*** GIVEN ENTRIES ***

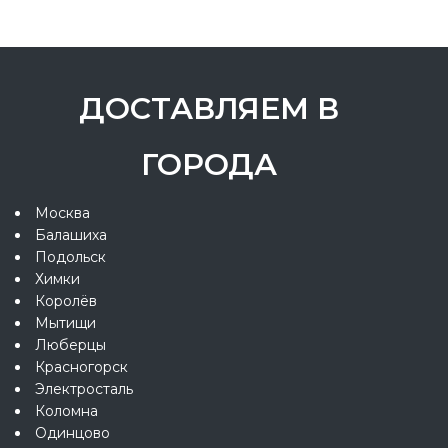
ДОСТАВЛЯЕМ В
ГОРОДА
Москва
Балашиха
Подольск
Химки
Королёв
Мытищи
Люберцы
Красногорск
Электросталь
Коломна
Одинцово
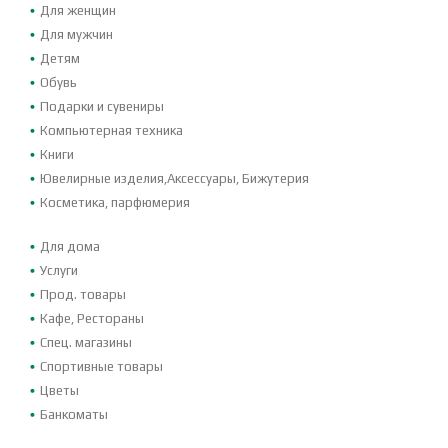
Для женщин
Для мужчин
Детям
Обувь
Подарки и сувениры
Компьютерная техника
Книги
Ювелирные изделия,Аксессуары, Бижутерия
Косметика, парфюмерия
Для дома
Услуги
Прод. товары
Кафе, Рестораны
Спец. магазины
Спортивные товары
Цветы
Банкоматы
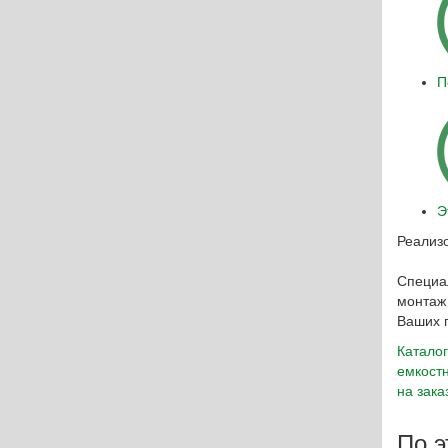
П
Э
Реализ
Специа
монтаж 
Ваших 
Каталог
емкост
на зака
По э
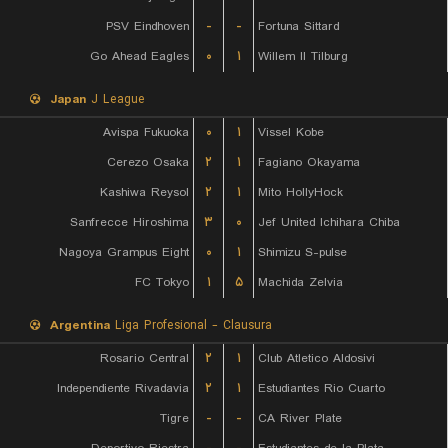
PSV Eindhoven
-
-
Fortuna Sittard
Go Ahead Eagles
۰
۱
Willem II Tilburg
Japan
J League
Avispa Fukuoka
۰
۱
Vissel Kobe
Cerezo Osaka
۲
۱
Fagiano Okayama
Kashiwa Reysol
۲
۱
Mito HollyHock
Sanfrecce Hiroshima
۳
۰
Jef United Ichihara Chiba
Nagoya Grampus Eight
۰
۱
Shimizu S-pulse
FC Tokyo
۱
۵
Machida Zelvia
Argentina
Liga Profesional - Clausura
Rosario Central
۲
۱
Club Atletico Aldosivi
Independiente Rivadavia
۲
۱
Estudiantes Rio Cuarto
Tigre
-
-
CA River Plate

*** End of GIVEN ENTRIES ***
*** GIVEN ENTRIES ***

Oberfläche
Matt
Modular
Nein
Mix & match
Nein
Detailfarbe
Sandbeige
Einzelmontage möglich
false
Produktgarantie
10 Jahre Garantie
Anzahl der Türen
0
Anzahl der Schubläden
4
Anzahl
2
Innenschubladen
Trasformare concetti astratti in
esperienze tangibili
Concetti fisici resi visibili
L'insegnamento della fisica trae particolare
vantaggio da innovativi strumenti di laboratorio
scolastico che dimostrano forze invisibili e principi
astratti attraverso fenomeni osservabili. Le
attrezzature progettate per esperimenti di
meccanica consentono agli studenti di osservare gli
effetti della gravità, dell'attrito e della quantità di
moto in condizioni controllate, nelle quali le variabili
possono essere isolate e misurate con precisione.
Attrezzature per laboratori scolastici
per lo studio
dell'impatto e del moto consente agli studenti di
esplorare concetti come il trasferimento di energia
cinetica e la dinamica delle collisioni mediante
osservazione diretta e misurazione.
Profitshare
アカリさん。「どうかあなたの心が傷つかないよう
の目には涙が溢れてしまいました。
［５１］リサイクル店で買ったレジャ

*** End of GIVEN ENTRIES ***
*** GIVEN ENTRIES ***

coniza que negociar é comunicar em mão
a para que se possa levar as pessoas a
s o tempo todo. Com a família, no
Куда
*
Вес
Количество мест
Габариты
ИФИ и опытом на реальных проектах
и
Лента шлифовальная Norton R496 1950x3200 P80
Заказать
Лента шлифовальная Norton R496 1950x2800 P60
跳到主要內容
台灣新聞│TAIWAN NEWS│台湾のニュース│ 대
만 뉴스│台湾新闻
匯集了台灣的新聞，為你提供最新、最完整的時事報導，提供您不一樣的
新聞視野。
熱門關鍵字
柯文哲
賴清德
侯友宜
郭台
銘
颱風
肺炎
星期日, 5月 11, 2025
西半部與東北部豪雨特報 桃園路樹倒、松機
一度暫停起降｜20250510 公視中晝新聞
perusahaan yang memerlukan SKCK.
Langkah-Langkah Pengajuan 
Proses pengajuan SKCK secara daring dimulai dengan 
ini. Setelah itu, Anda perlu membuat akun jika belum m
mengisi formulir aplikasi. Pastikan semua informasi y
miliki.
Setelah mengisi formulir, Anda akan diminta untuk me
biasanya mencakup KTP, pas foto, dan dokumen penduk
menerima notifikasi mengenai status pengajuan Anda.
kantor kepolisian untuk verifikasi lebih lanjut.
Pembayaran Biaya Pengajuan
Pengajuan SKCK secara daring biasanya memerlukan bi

*** End of GIVEN ENTRIES ***

* [GOAL OF THE EXERCISE]: When a line in the records holds the string "formulir", copy that line.

* [ANSWER SECTION]:
mengisi formulir aplikasi. Pastikan semua informasi y
Setelah mengisi formulir, Anda akan diminta untuk me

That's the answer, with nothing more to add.